FTR R7351-EXECUTIVE SUMMARY

T. Smith, E. Owen, I. Mueller-Harvey, V. Mlambo and J.L.N. Sikosana

Production from smallholder owned goats in the semi-arid tropics is constrained by dry season feed shortages. Kid mortality is high and growth rates of kids weaned at the onset of the dry season delay attainment of slaughter weight in males and breeding in females. However, because of the prohibitive cost of purchased feed, only locally available, probably non-conventional, feeds can be considered as supplements. In Southern Zimbabwe, the natural vegetation, typical of communal grazing areas, consists of annual and perennial grasses and trees and shrubs, many of which are Acacia species. In this project tree fruits, from Acacia and other available species were evaluated as dry season protein supplements for goats.   

Research included a participatory rural appraisal (PRA) and on-farm observation, laboratory and in vivo assessments of selected species of tree fruits, on-station and on-farm measurements of animal responses and dissemination activities. Simple, safe methods of mitigating the anti-nutritional affects of tannins were sought.

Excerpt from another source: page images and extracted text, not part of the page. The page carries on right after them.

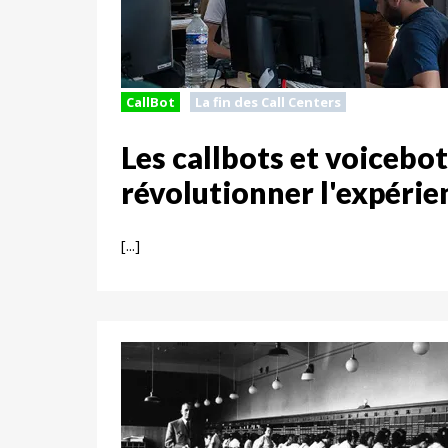
CallBot
La fin des Call Centers
Les callbots et voicebo
révolutionner l'expérien
[...]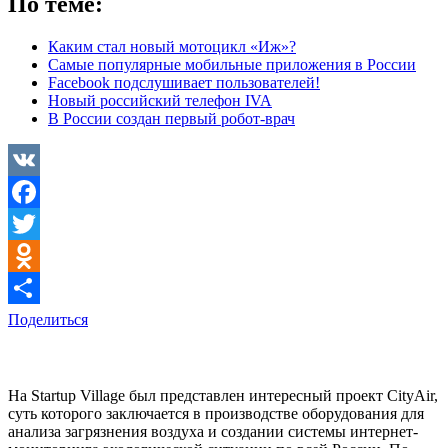
По теме:
Каким стал новый мотоцикл «Иж»?
Самые популярные мобильные приложения в России
Facebook подслушивает пользователей!
Новый российский телефон IVA
В России создан первый робот-врач
VK
Facebook
Twitter
Odnoklassniki
Поделиться
На Startup Village был представлен интересный проект CityAir,
суть которого заключается в производстве оборудования для
анализа загрязнения воздуха и создании системы интернет-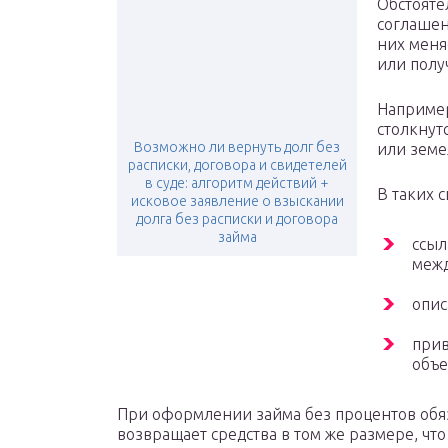
Обстояте
соглашен
них меня
или полу
Например
столкнут
Возможно ли вернуть долг без
или земе
расписки, договора и свидетелей
в суде: алгоритм действий +
В таких 
исковое заявление о взыскании
долга без расписки и договора
займа
ссыл
межд
опис
прив
объе
При оформлении займа без процентов обяз
возвращает средства в том же размере, что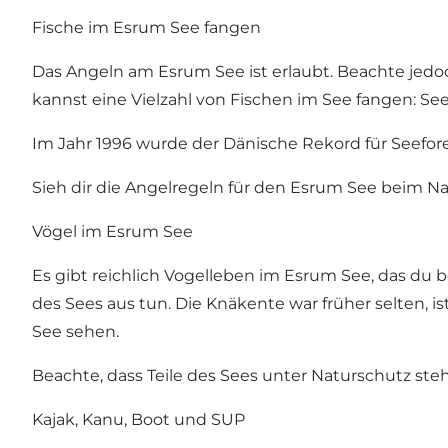
Fische im Esrum See fangen
Das Angeln am Esrum See ist erlaubt. Beachte jedoc
kannst eine Vielzahl von Fischen im See fangen: See
Im Jahr 1996 wurde der Dänische Rekord für Seefore
Sieh dir die Angelregeln für den Esrum See beim Na
Vögel im Esrum See
Es gibt reichlich Vogelleben im Esrum See, das du
des Sees aus tun. Die Knäkente war früher selten,
See sehen.
Beachte, dass Teile des Sees unter Naturschutz ste
Kajak, Kanu, Boot und SUP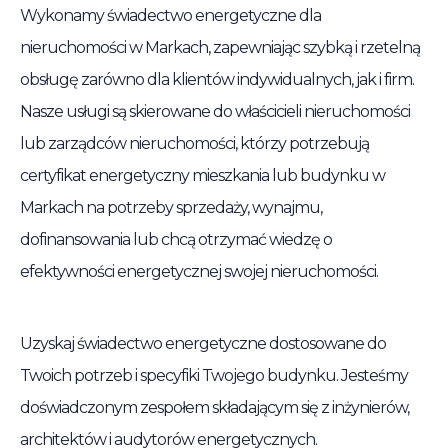
Wykonamy świadectwo energetyczne dla
nieruchomości w Markach, zapewniając szybką i rzetelną
obsługę zarówno dla klientów indywidualnych, jak i firm.
Nasze usługi są skierowane do właścicieli nieruchomości
lub zarządców nieruchomości, którzy potrzebują
certyfikat energetyczny mieszkania lub budynku w
Markach na potrzeby sprzedaży, wynajmu,
dofinansowania lub chcą otrzymać wiedzę o
efektywności energetycznej swojej nieruchomości.
Uzyskaj świadectwo energetyczne dostosowane do
Twoich potrzeb i specyfiki Twojego budynku. Jesteśmy
doświadczonym zespołem składającym się z inżynierów,
architektów i audytorów energetycznych.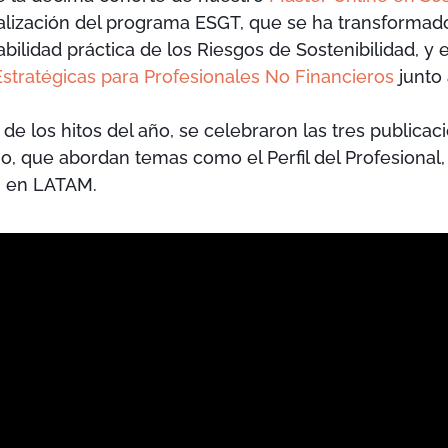
alización del programa ESGT, que se ha transforma
cabilidad práctica de los Riesgos de Sostenibilidad, y
stratégicas para Profesionales No Financieros
junto
do de los hitos del año, se celebraron las tres publica
o, que abordan temas como el Perfil del Profesional,
2 en LATAM.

The PRA revealed that some farmers collect and store fruits to use as dry season feed, although they have no technical support. In some years fruits are marketed. Preferred species tend to reflect local availability. From the findings of the PRA, stakeholder meetings and discussions with farmers, the following species were selected for evaluation: Acacia eriolobaA. erubescensA. niloticaA. tortilisDichrostachys cinereaPiliostigma thonningii. Probably the most widespread species in Southern Africa, Acacia karroo, is dehiscent and unsuitable for collection and storage. Studies elsewhere indicated that removal of moderate amounts of fruits is unlikely to effect regeneration of the bush.

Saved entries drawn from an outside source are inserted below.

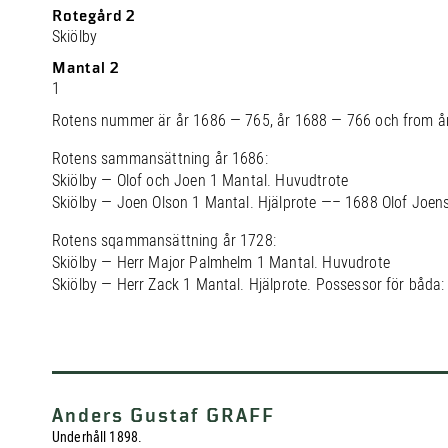
Rotegård 2
Skiölby
Mantal 2
1
Rotens nummer är år 1686 — 765, år 1688 — 766 och from å
Rotens sammansättning år 1686:
Skiölby — Olof och Joen 1 Mantal. Huvudtrote
Skiölby — Joen Olson 1 Mantal. Hjälprote —– 1688 Olof Joen
Rotens sqammansättning år 1728:
Skiölby — Herr Major Palmhelm 1 Mantal. Huvudrote
Skiölby — Herr Zack 1 Mantal. Hjälprote. Possessor för båda:
Anders Gustaf GRAFF
Underhåll 1898.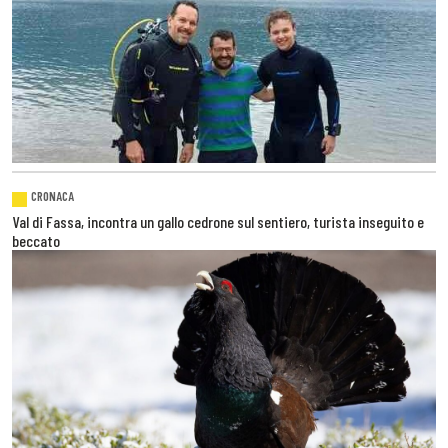
CRONACA
Val di Fassa, incontra un gallo cedrone sul sentiero, turista inseguito e
beccato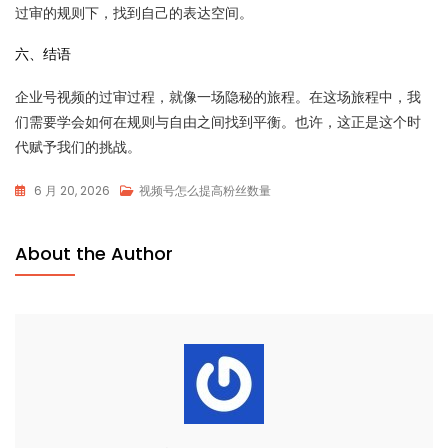
过审的规则下，找到自己的表达空间。
六、结语
企业号视频的过审过程，就像一场隐秘的旅程。在这场旅程中，我
们需要学会如何在规则与自由之间找到平衡。也许，这正是这个时
代赋予我们的挑战。
6 月 20, 2026
视频号怎么提高粉丝数量
About the Author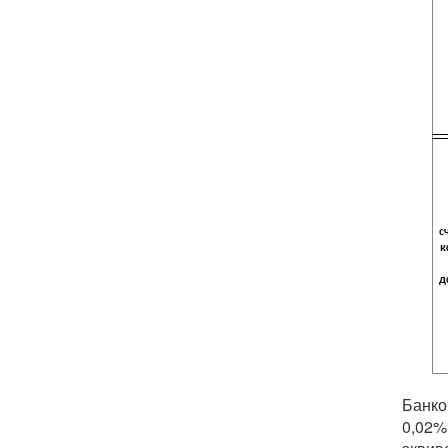
Банко
0,02%.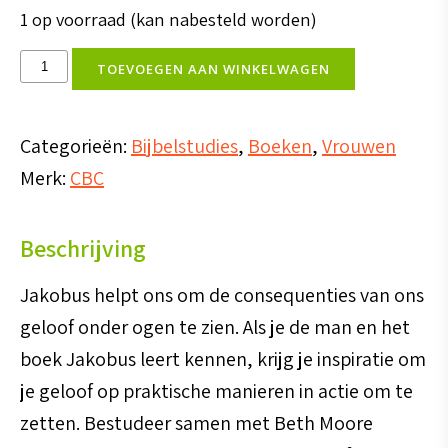
1 op voorraad (kan nabesteld worden)
Jakobus
TOEVOEGEN AAN WINKELWAGEN
-
Leven
Categorieën:
Bijbelstudies
,
Boeken
,
Vrouwen
uit
Merk:
CBC
geloof
-
Beschrijving
werkboek
aantal
Jakobus helpt ons om de consequenties van ons
geloof onder ogen te zien. Als je de man en het
boek Jakobus leert kennen, krijg je inspiratie om
je geloof op praktische manieren in actie om te
zetten. Bestudeer samen met Beth Moore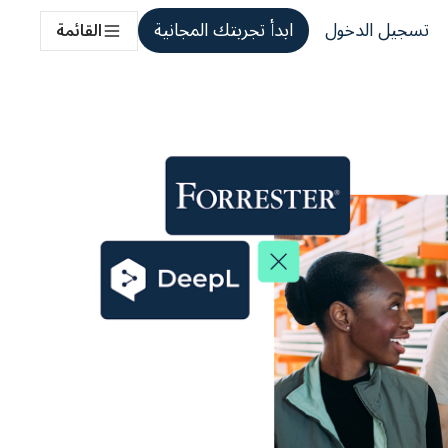
تسجيل الدخول
ابدأ تجربتك المجانية
القائمة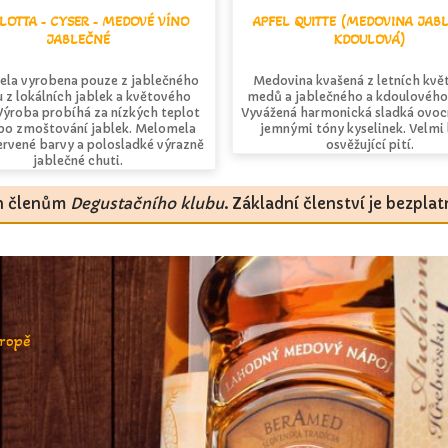
LOTTA - CYSER - MEDOVÉ VÍNO
APFEL QUITTE (MEDOVINA JAB
JABLEČNÉ
KDOULOVÁ)
la vyrobena pouze z jablečného
Medovina kvašená z letních kv
 z lokálních jablek a květového
medů a jablečného a kdoulového
Výroba probíhá za nízkých teplot
Vyvážená harmonická sladká ovocn
po zmoštování jablek. Melomela
jemnými tóny kyselinek. Velmi
rvené barvy a polosladké výrazně
osvěžující pití.
jablečné chuti.
en členům
Degustačního klubu
. Základní členství je bezpla
vropě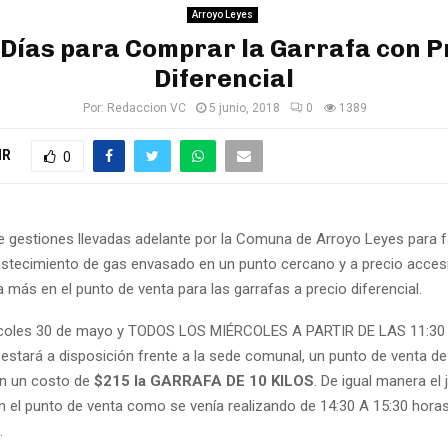
Arroyo Leyes
Días para Comprar la Garrafa con P
Diferencial
Por:
Redaccion VC
5 junio, 2018
0
1389
IR
0
e gestiones llevadas adelante por la Comuna de Arroyo Leyes para fac
astecimiento de gas envasado en un punto cercano y a precio accesi
más en el punto de venta para las garrafas a precio diferencial.
rcoles 30 de mayo y TODOS LOS MIÉRCOLES A PARTIR DE LAS 11:3
estará a disposición frente a la sede comunal, un punto de venta de
con un costo de
$215 la GARRAFA DE 10 KILOS
. De igual manera el
n el punto de venta como se venía realizando de 14:30 A 15:30 horas 
.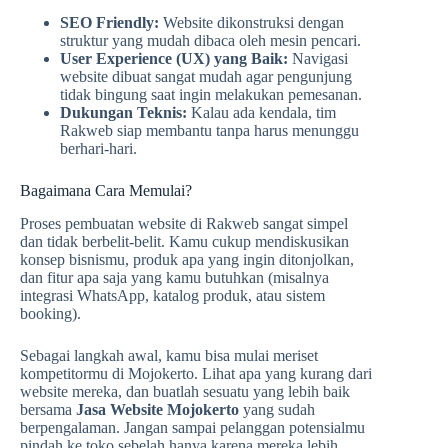
SEO Friendly:
Website dikonstruksi dengan
struktur yang mudah dibaca oleh mesin pencari.
User Experience (UX) yang Baik:
Navigasi
website dibuat sangat mudah agar pengunjung
tidak bingung saat ingin melakukan pemesanan.
Dukungan Teknis:
Kalau ada kendala, tim
Rakweb siap membantu tanpa harus menunggu
berhari-hari.
Bagaimana Cara Memulai?
Proses pembuatan website di Rakweb sangat simpel
dan tidak berbelit-belit. Kamu cukup mendiskusikan
konsep bisnismu, produk apa yang ingin ditonjolkan,
dan fitur apa saja yang kamu butuhkan (misalnya
integrasi WhatsApp, katalog produk, atau sistem
booking).
Sebagai langkah awal, kamu bisa mulai meriset
kompetitormu di Mojokerto. Lihat apa yang kurang dari
website mereka, dan buatlah sesuatu yang lebih baik
bersama
Jasa Website Mojokerto
yang sudah
berpengalaman. Jangan sampai pelanggan potensialmu
pindah ke toko sebelah hanya karena mereka lebih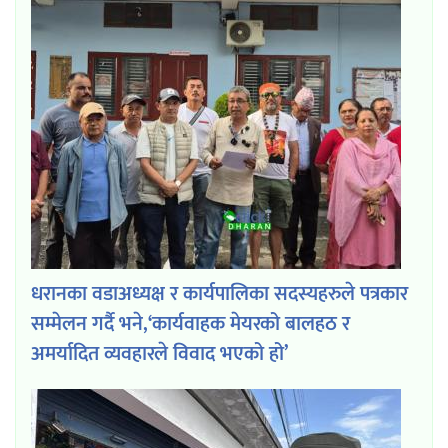
धरानका वडाअध्यक्ष र कार्यपालिका सदस्यहरुले पत्रकार
सम्मेलन गर्दै भने,‘कार्यवाहक मेयरको बालहठ र
अमर्यादित व्यवहारले विवाद भएको हो’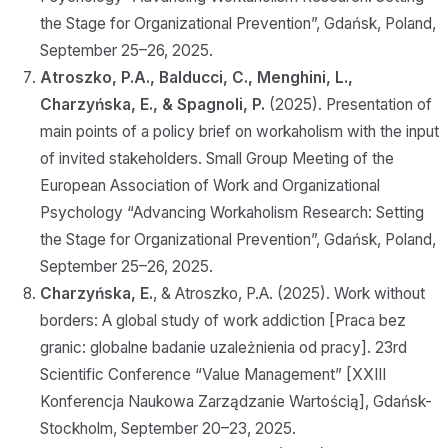
the Stage for Organizational Prevention”, Gdańsk, Poland,
September 25–26, 2025.
Atroszko, P.A., Balducci, C., Menghini, L.,
Charzyńska, E., & Spagnoli, P.
(2025). Presentation of
main points of a policy brief on workaholism with the input
of invited stakeholders. Small Group Meeting of the
European Association of Work and Organizational
Psychology “Advancing Workaholism Research: Setting
the Stage for Organizational Prevention”, Gdańsk, Poland,
September 25–26, 2025.
Charzyńska, E.
, & Atroszko, P.A. (2025). Work without
borders: A global study of work addiction [Praca bez
granic: globalne badanie uzależnienia od pracy]. 23rd
Scientific Conference “Value Management” [XXIII
Konferencja Naukowa Zarządzanie Wartością], Gdańsk-
Stockholm, September 20–23, 2025.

All fruits contained over 100 g CP/kg DM, and, except A. nilotica, were high in fibre. Of the two species most available on-farm during the project, A. nilotica contained more total carbohydrates and total phenolics than D. cinerea. The addition of polyethylene glycol (PEG) increased cumulative gas production, up to 95 h, and organic matter degradability in D. cinereaA. erioloba and A. nilotica.   However, DM intake, digestibility and N retention from hay plus supplement were suppressed when A. nilotica was fed and increased with D. cinerea, compared to the other fruits offered. In controlled feeding trials, supplements of D. cinerea resulted in increased growth rates and reduced kid mortality, especially of twin-born kids. Milk available to the household was also increased. On-farm treatment to break the tannin/protein complex requires a safe, cheap and available agent. Wood ash proved effective in the laboratory, especially without PEG (unaffordable on-farm) and is currently being tested in trials with goats (preliminary results suggest that soaking whole fruits in wood ash solution for 40 hours increases milk yield in does and, therefore, growth rate in kids). On-farm a collegiate approach to evaluation was taken, with goats being offered available fruits. Farmers have expressed satisfaction with the technology. Many have also been persuaded to keep a notebook of major events affecting their goats.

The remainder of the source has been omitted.